Video footage of nuns weeping as they are expelled in convoys of buses while their wooden huts are demolished has drawn global attention to the extent of a crackdown at the world-famous Buddhist institute of Larung Gar in eastern Tibet.
A new report by ICT, ‘Shadow of Dust across the Sun’, reveals how the demolitions and expulsions at Larung Gar and Yachen Gar in the past six months are part of an unfolding political strategy involving more aggressive measures in order to curb and manage the growing influence and number of monks and nuns at these important monastic centers of study and Buddhist ethics in eastern Tibet, the largest such institutes in the world.

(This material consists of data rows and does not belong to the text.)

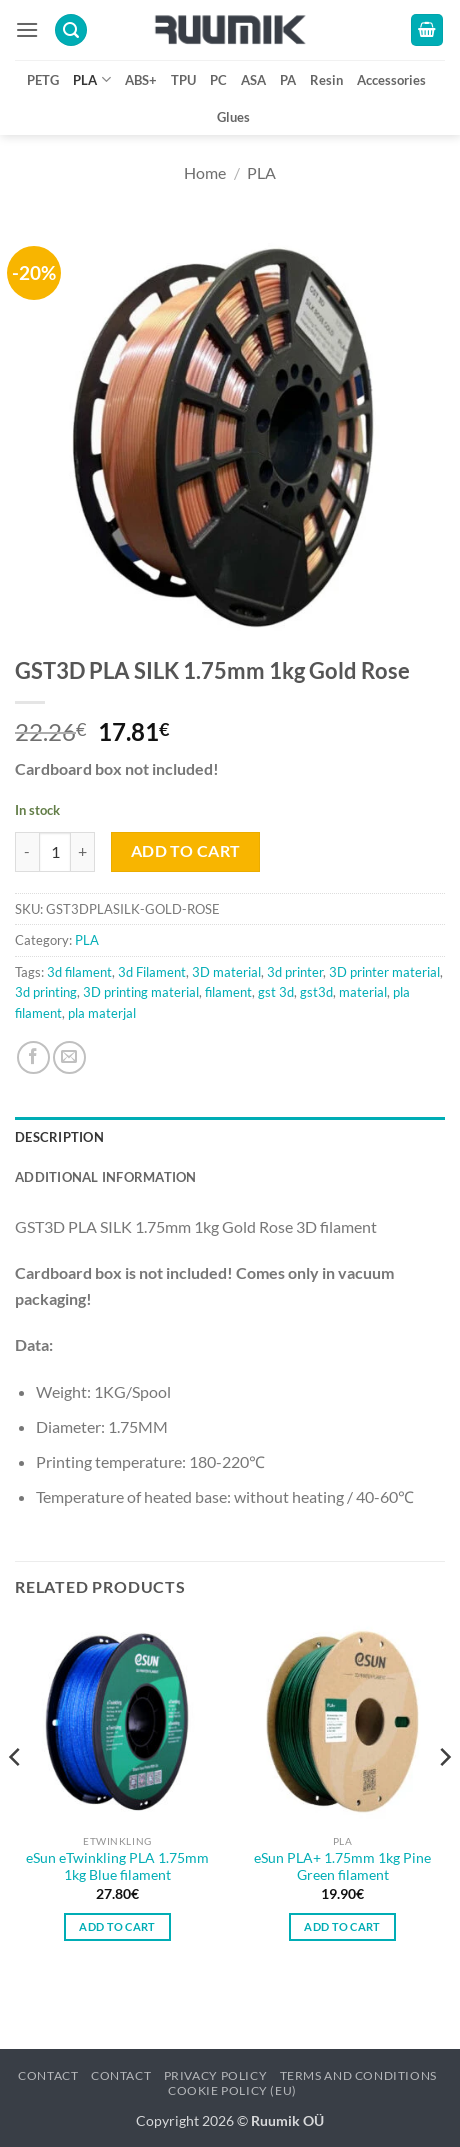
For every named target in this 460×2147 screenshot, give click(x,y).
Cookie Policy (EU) (232, 2090)
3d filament (79, 972)
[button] (27, 29)
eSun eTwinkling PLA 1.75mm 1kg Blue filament (117, 1867)
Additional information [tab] (106, 1177)
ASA (253, 80)
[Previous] (16, 1797)
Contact (48, 2075)
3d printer (295, 972)
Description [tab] (59, 1137)
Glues (233, 117)
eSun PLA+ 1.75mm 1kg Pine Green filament (342, 1867)
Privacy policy (216, 2075)
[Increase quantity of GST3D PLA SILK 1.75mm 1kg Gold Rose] (83, 852)
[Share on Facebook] (33, 1057)
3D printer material (384, 972)
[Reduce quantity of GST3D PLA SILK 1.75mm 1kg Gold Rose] (27, 852)
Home (205, 172)
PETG (43, 80)
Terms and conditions (358, 2075)
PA (288, 80)
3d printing (46, 992)
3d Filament (152, 972)
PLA (91, 79)
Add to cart (186, 851)
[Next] (444, 1797)
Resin (326, 80)
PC (218, 80)
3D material (226, 972)
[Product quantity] (55, 852)
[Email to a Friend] (69, 1057)
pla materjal (102, 1013)
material (363, 992)
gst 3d (276, 992)
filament (228, 992)
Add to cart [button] (117, 1926)
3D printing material (141, 992)
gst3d (316, 992)
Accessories (391, 80)
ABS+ (141, 80)
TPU (183, 80)
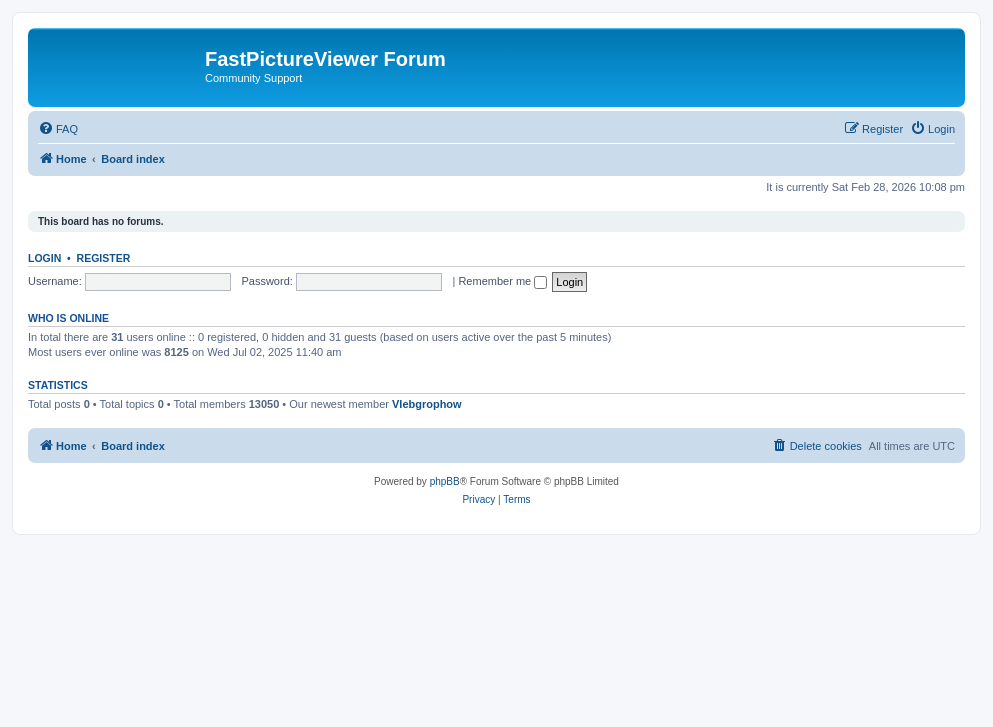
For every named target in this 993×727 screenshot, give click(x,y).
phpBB (445, 481)
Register (104, 258)
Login (44, 258)
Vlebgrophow (427, 404)
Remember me (502, 281)
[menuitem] (58, 129)
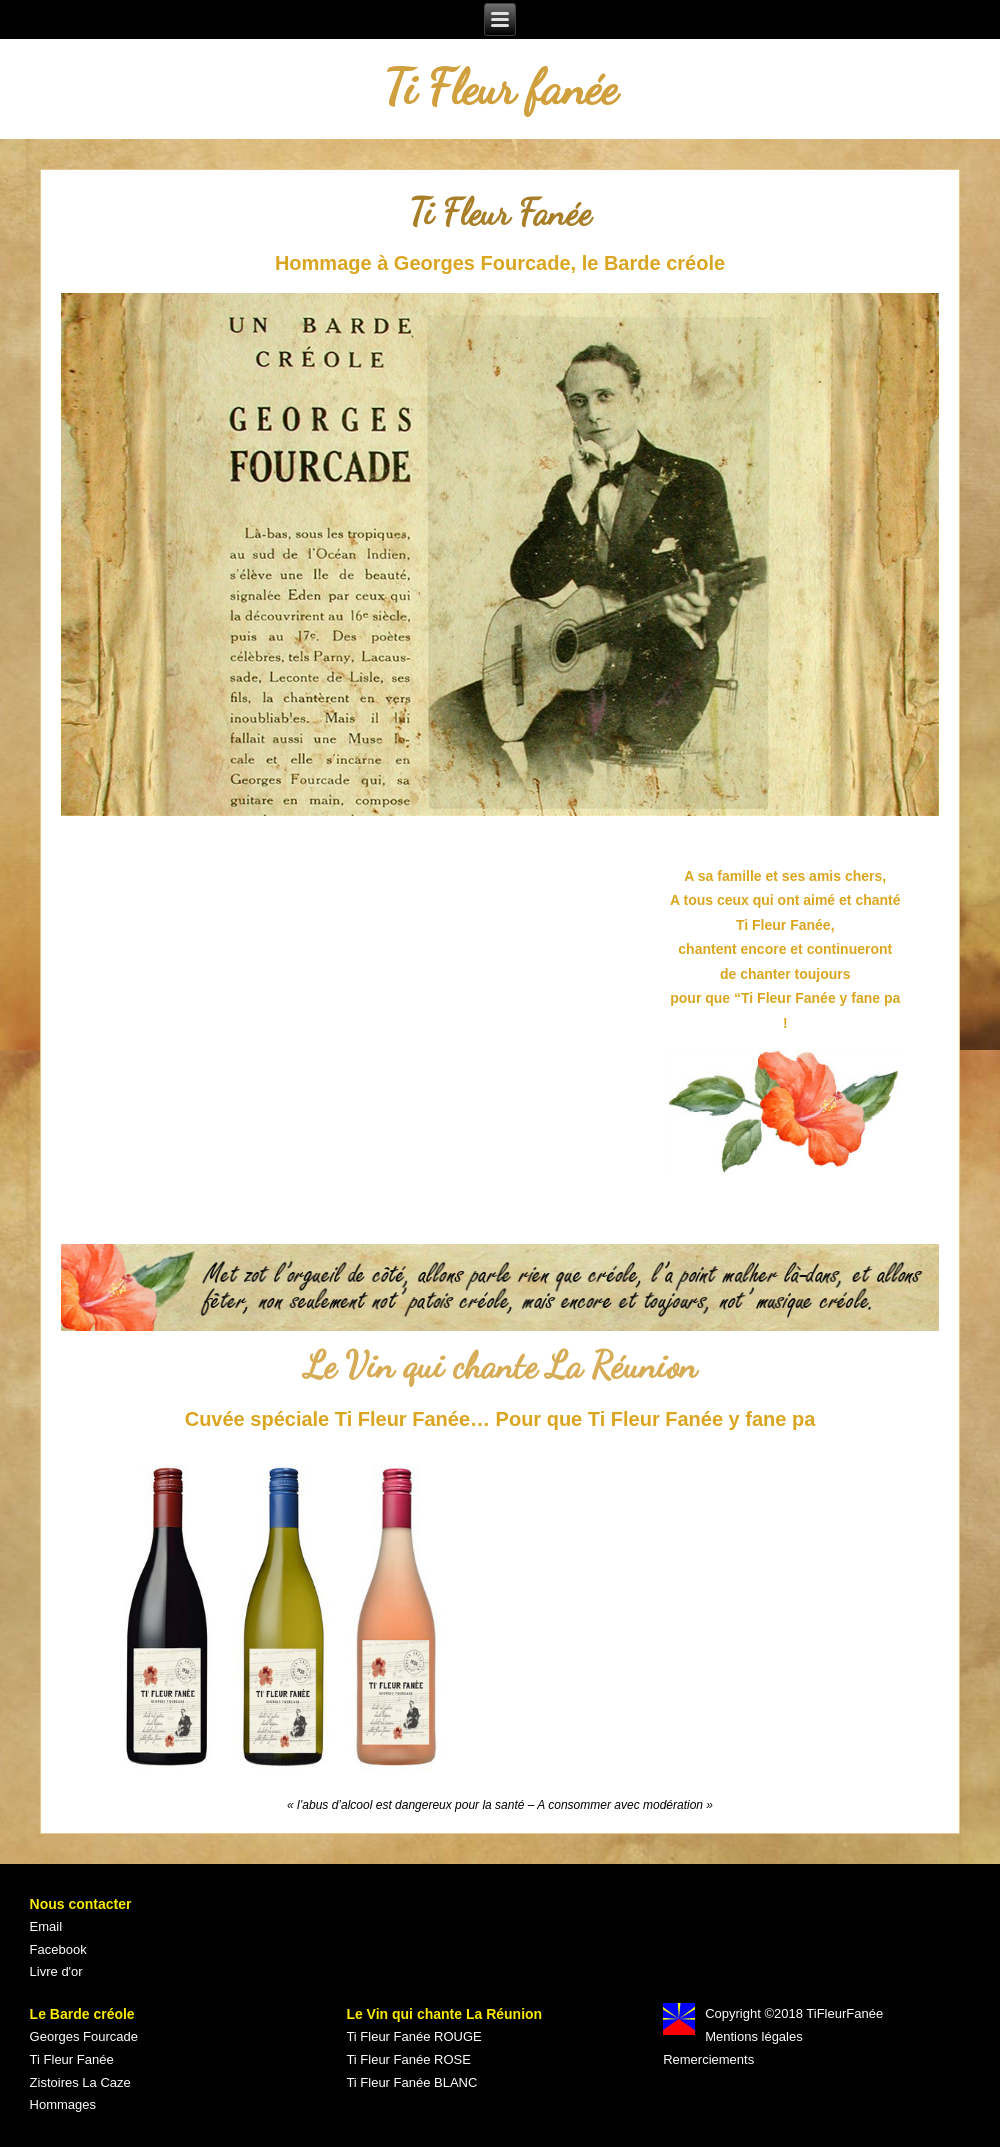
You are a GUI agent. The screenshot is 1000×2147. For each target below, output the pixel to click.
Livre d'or (56, 1971)
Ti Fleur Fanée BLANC (411, 2082)
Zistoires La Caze (80, 2082)
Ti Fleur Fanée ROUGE (413, 2036)
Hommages (63, 2104)
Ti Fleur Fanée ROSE (408, 2059)
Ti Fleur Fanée (72, 2059)
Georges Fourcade (84, 2036)
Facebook (58, 1949)
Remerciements (708, 2059)
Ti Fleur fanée (500, 87)
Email (46, 1926)
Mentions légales (754, 2036)
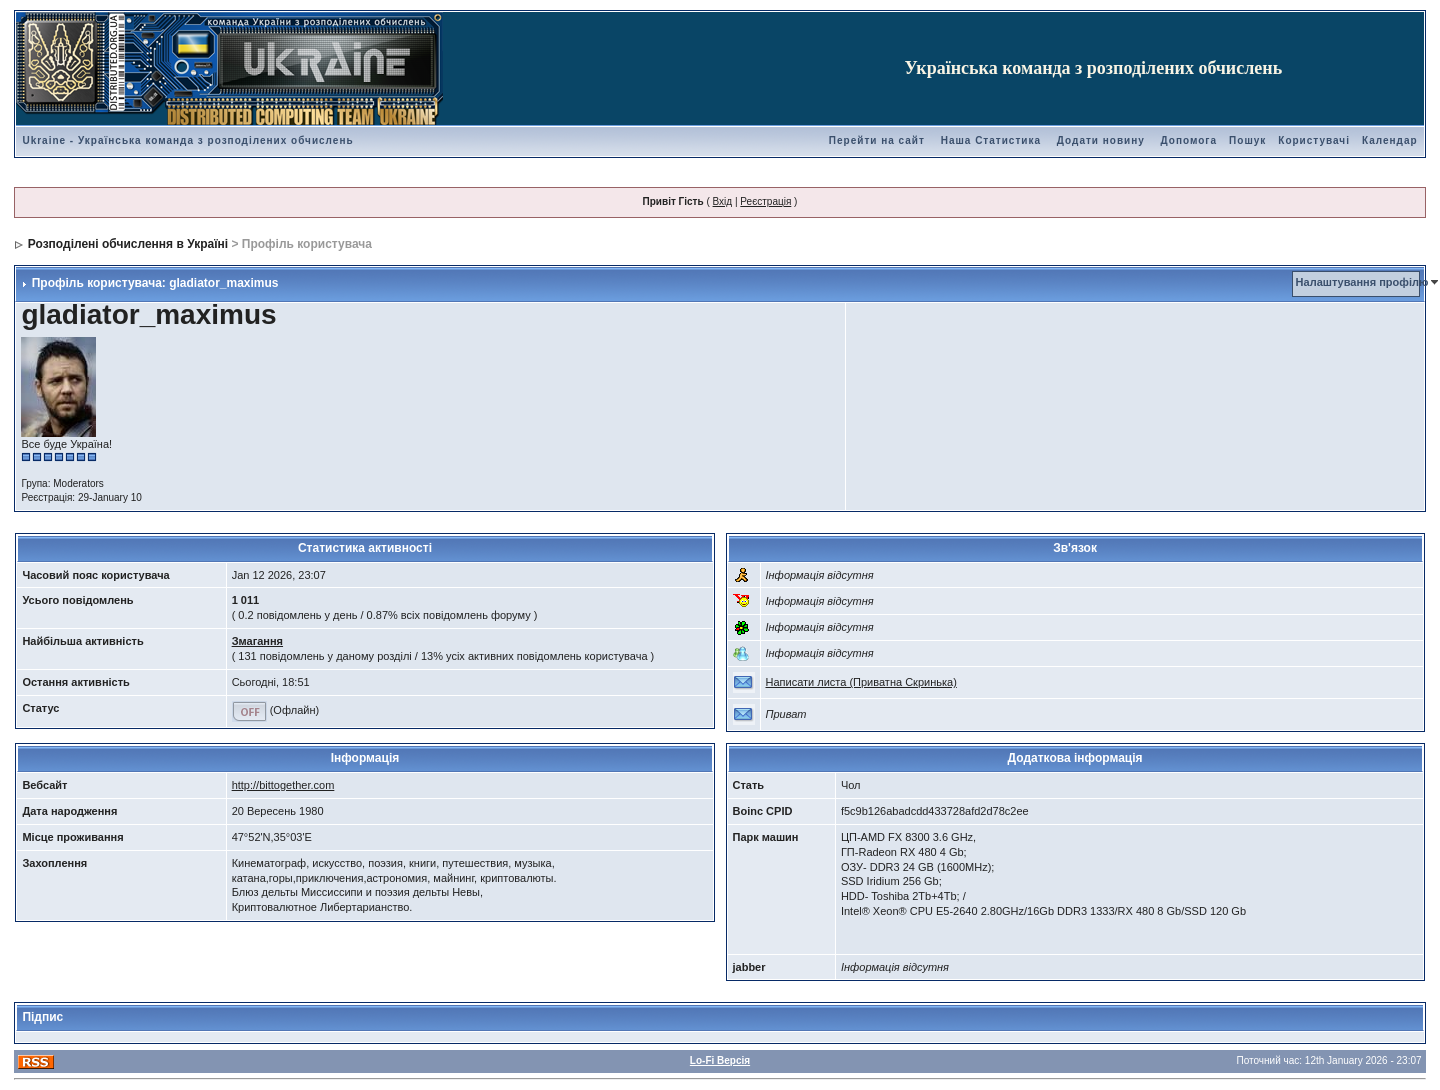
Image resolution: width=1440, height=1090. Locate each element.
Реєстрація (765, 201)
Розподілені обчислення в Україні (128, 244)
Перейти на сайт (877, 140)
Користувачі (1314, 140)
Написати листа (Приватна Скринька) (861, 682)
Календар (1390, 140)
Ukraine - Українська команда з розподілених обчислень (187, 140)
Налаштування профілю (1362, 282)
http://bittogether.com (283, 785)
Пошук (1247, 140)
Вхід (723, 201)
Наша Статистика (991, 140)
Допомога (1189, 140)
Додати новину (1101, 140)
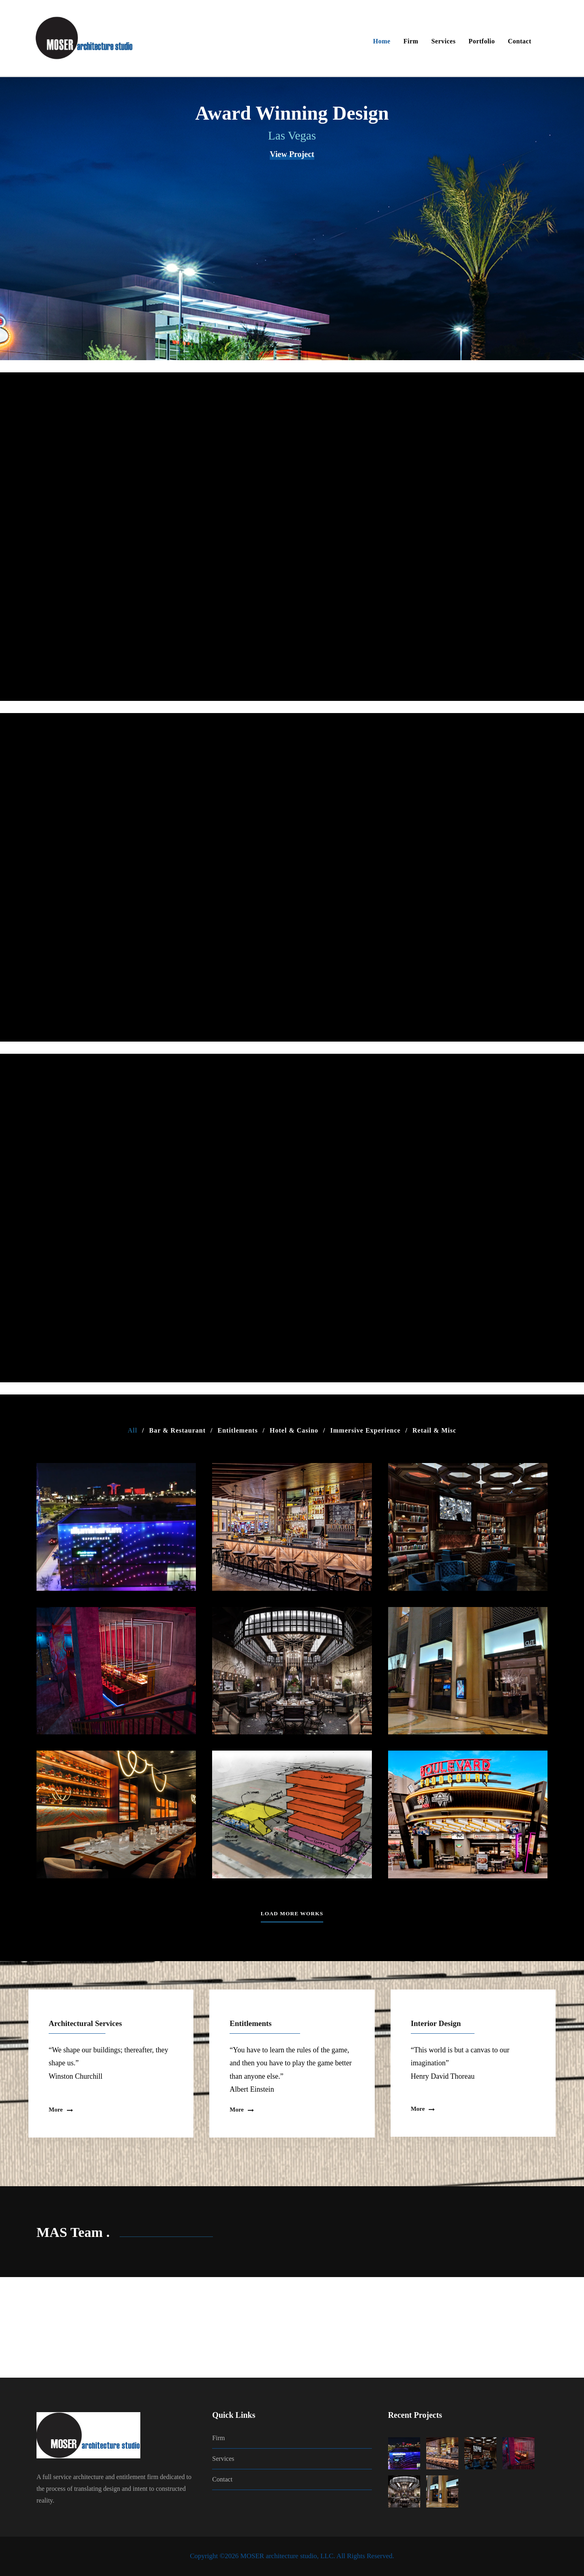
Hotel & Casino (294, 1430)
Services (443, 41)
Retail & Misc (434, 1430)
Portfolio (481, 41)
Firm (411, 41)
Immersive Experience (365, 1430)
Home (382, 41)
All (132, 1430)
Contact (519, 41)
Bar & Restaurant (177, 1430)
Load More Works (292, 1913)
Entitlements (238, 1430)
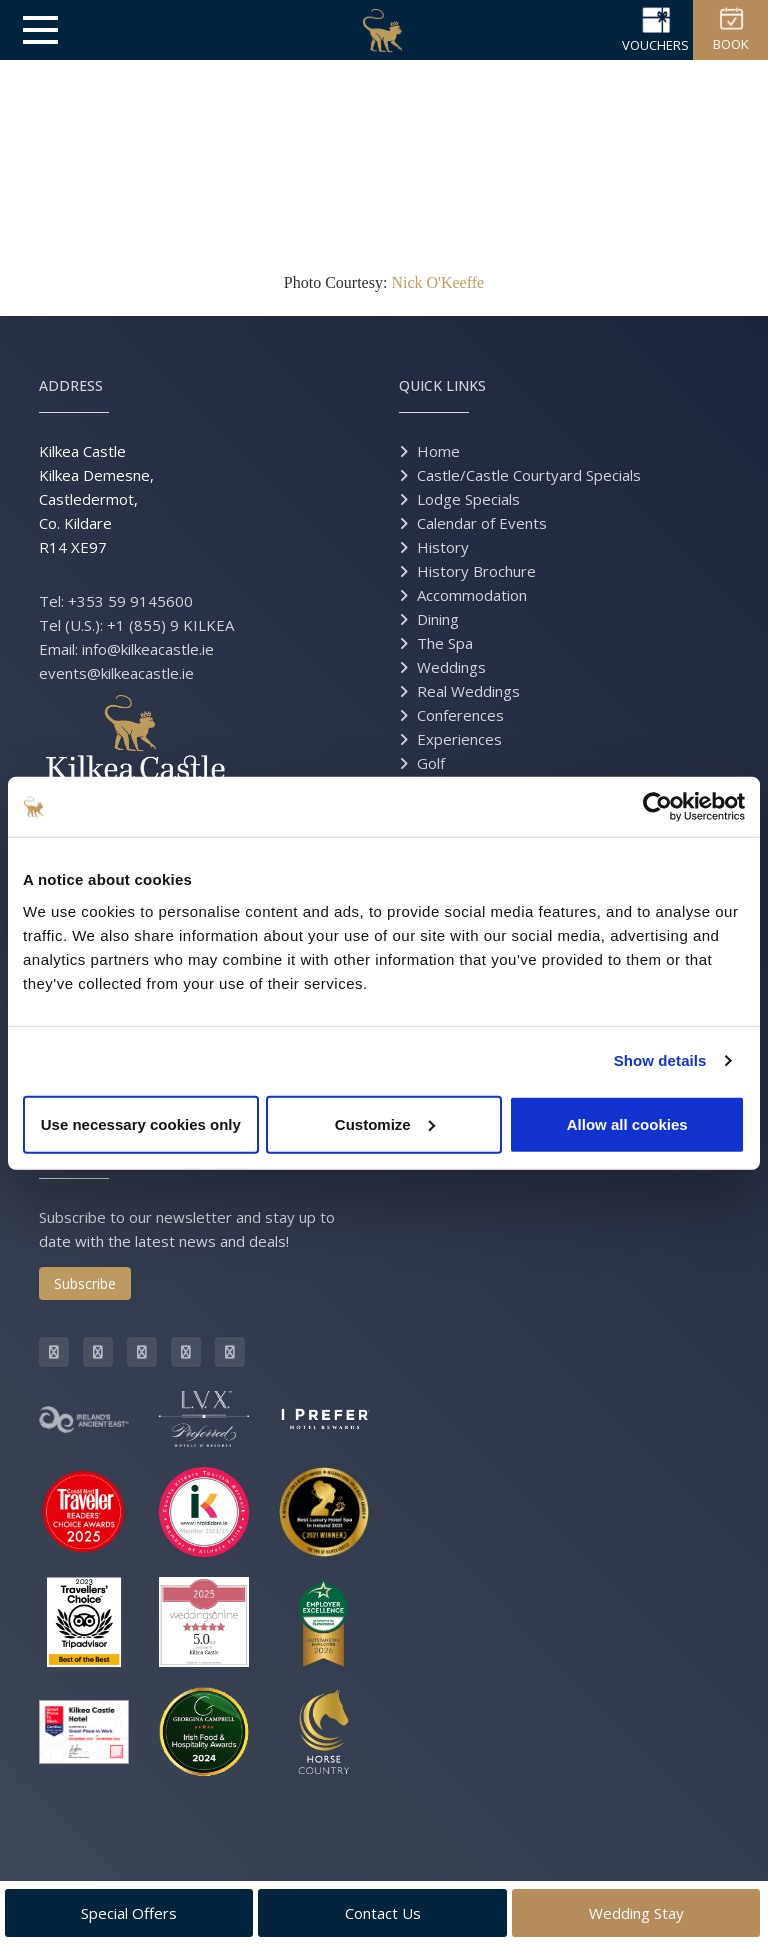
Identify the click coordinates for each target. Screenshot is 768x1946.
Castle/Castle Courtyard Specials (529, 475)
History (443, 547)
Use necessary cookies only (141, 1123)
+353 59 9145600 (130, 601)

The report details how, at the same time as undermining religious practice and teaching and stepping up intrusive security measures, the Chinese authorities are using this very interest in Tibetan Buddhism to attract domestic tourists, leading to fears of further diminishment of these monastic communities, popularly known as ‘encampments’ or ‘chogars’ in Tibetan.
‘Shadow of Dust across the Sun’ is informed by first-hand sources and eyewitness testimony, documenting:
- Major construction work in the vast valley at the foot of Larung Gar to build a new tourist village and other developments – revealing that tourism is now being used as a tool by the Chinese authorities to confront revivalist trends of Tibetan religious and cultural expression and contain monastic growth.
- Infrastructure construction for tourists is described as if this peaceful religious institute were a war zone, with the official media describing the work as a “tough political fight”.
- Heightened security and surveillance at both Larung Gar and Yachen Gar and local towns, including new mobile police stations and intensified militarization in urban areas nearby, consistent with more systematic and intrusive measures across eastern Tibet since the wave of self-immolations began in Ngaba, Sichuan in 2009.
- Official plans for urbanization and tourism focused on presenting an official version of Tibetan religious culture and a ‘happy Kardze’, involving an emphasis on non-religious elements of Tibetan culture, aligned with longer-term strategies to contain dissent, ‘manage’ religious activities and ensure Party control across the prefecture.
In a rare step, six UN experts said publicly last month that they had made a joint submission to the PRC stating that the developments at the Buddhist institutes violate international human rights laws and “seem to be concerted attacks on tangible and intangible cultural heritage, which constitute serious violations of cultural rights of current and future generations.
Matteo Mecacci, President of the International Campaign for Tibet, said: “The new evidence presented in this report calls into question the entire basis of the demolition of homes and expulsion of nuns and monks, which have caused such distress. It cannot be possible for the Chinese authorities to claim there is overcrowding and not enough space for genuine religious practitioners given the extent of construction over a vast area in this remote valley. The UN statement reflects global alarm over the counter-productive razing of homes and expulsion of monks and nuns who have peacefully studied at these world famous religious institutes – which are so precious for Chinese as well as Tibetans.”